Aspirante attore, attivista, deputato, viaggiatore, apprendista falegname. E ora anche un nuovo impegno nel settore dell'editoria. Sono le mille vite di Alessandro Di Battista, ex deputato e bandiera del Movimento 5 Stelle, che ha scelto di uscire dai riflettori della politica attiva pur continuando a far sentire la sua voce fuori dal 'palazzo'.

Dopo il viaggio in Centro e Sud America dello scorso anno, la prossima tappa per Di Battista sarà l'India. Una sfida proibitiva tutta 'on the road', visto che l'ex deputato M5S, assieme alla compagna Sahra e al figlio Andrea, non partirà in aereo. Prima però c'è un nuovo lavoro, che si aggiunge alla collaborazione con il Fatto Quotidiano, per il quale Di Battista ha realizzato diverse inchieste. L'esponente pentastellato curerà infatti la collana di saggistica della casa editrice Fazi Editore.

Un incarico 'a tempo', ha raccontato Di Battista all'Adnkronos a margine della presentazione del libro 'L'arma segreta della Francia in Africa', che si è svolta martedì alla Città dell'Altra Economia, nel quartiere Testaccio: prima uscita pubblica per l'ex parlamentare dopo mesi di (quasi) silenzio. Il libro, scritto da Fanny Pigeaud (giornalista francese) e Ndongo Samba Sylla (economista senegalese) per Fazi Editore, racconta la storia del franco Cfa, valuta utilizzata da 14 Paesi africani e considerata da Di Battista una delle cause dell'impoverimento dell'Africa. Al punto che a gennaio, ospite di Fabio Fazio a 'Che tempo che fa', l'esponente grillino arrivò a stracciare in diretta televisiva la vituperata banconota.

Un gesto che avrebbe fatto guadagnare a Di Battista una certa popolarità: "In Africa ci sono rapper famosissimi che postano sui social il mio intervento in tv: ha milioni di visualizzazioni", ha rivelato il pentastellato durante la presentazione del libro.

Addio al Movimento 5 Stelle, quindi? Neanche per sogno. Il 24 maggio 'Dibba' sarà in Piazza Bocca della Verità a Roma per la chiusura della campagna elettorale. A differenza degli altri anni Di Battista non arringherà la folla dal palco: "Vado come cittadino e attivista, innamorato del M5S" ma "starò sotto al palco.

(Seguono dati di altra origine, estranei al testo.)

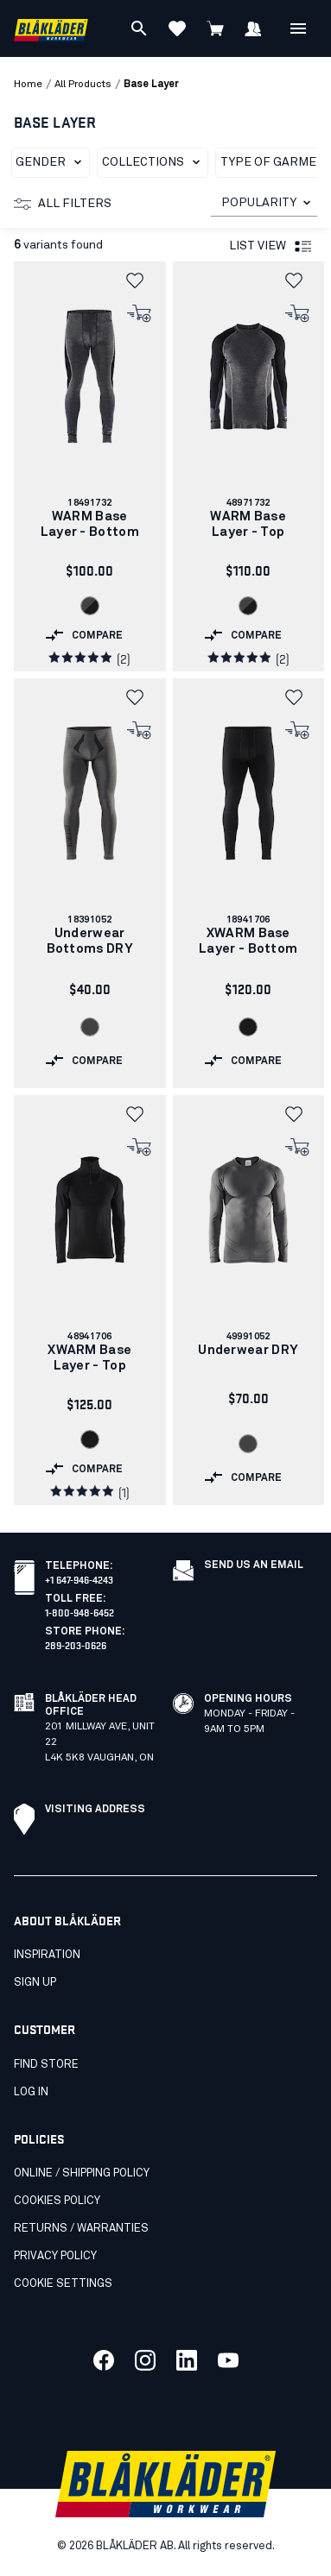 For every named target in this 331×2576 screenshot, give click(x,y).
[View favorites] (177, 28)
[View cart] (215, 28)
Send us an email (253, 1565)
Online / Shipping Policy (82, 2173)
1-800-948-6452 (79, 1611)
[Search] (139, 28)
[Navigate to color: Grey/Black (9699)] (89, 605)
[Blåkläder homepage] (51, 29)
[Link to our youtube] (228, 2360)
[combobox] (264, 203)
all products (82, 84)
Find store (46, 2064)
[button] (140, 280)
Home (28, 84)
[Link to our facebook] (104, 2360)
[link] (90, 466)
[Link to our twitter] (145, 2360)
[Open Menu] (298, 28)
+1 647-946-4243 (79, 1579)
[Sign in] (253, 28)
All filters (62, 203)
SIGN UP (35, 1982)
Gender (52, 162)
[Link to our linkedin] (187, 2360)
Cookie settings (63, 2283)
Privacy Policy (55, 2256)
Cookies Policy (57, 2201)
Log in (31, 2092)
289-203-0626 (75, 1644)
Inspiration (47, 1955)
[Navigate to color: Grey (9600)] (89, 1026)
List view (271, 246)
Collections (154, 162)
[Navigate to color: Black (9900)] (248, 1026)
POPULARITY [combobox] (258, 203)
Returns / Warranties (81, 2228) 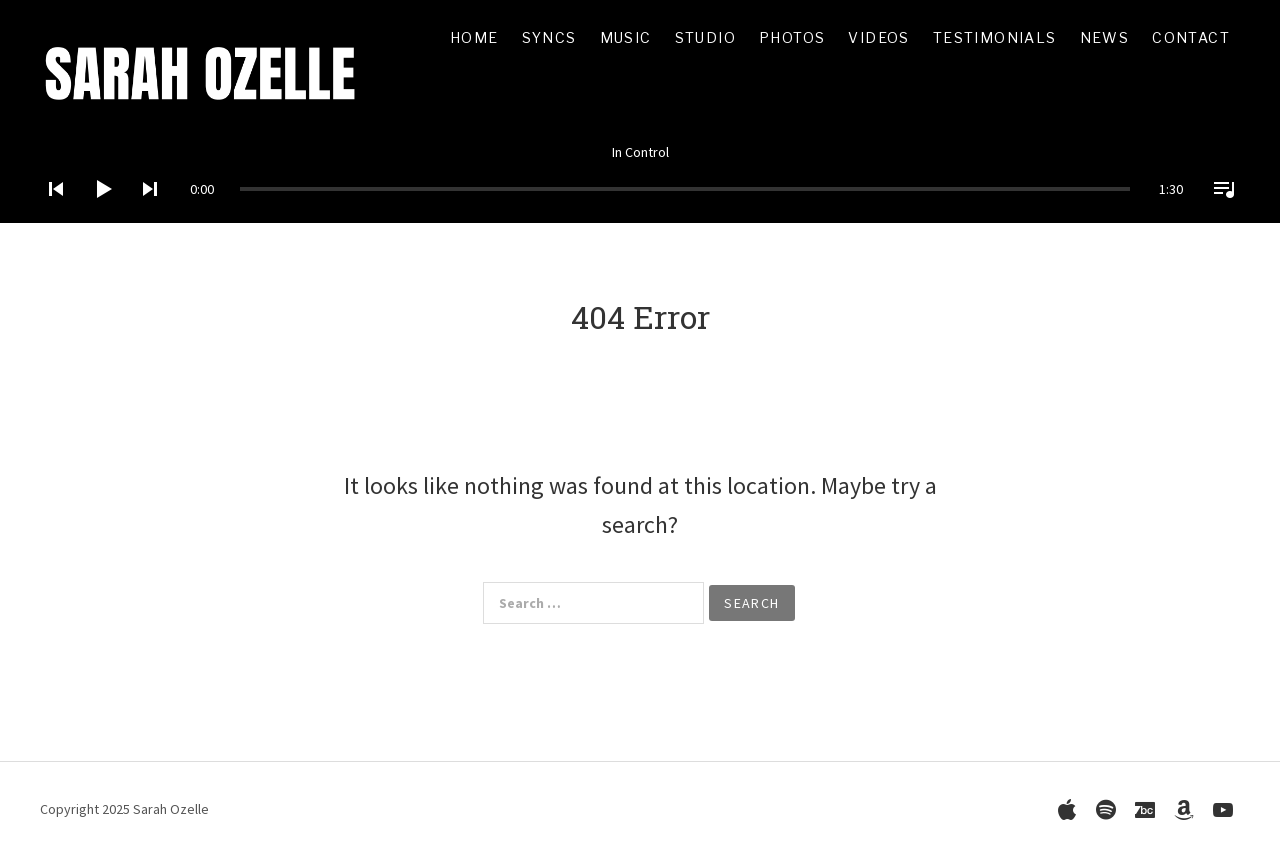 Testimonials (995, 37)
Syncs (549, 37)
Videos (878, 37)
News (1105, 37)
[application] (640, 173)
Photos (792, 37)
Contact (1191, 37)
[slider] (685, 189)
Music (626, 37)
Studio (705, 37)
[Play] (97, 215)
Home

Se uno fa parte del governo sta sul palco, se è un attivista sostenitore sta sotto", ha spiegato. Non vedremo né sopra né sotto al palco, invece, Beppe Grillo: il garante M5S diserterà l'appuntamento conclusivo della campagna, prima volta da quando ha fondato il Movimento.

Dopo aver detto no alla candidatura per le europee ("non mi sono candidato perché non mi andava di stare a Bruxelles 5 anni") l'orizzonte è quello delle prossime politiche. Che Di Battista 'vede' nel 2023: "Mi candido tra 4 anni" perché "la politica è la mia passione e mi è mancata".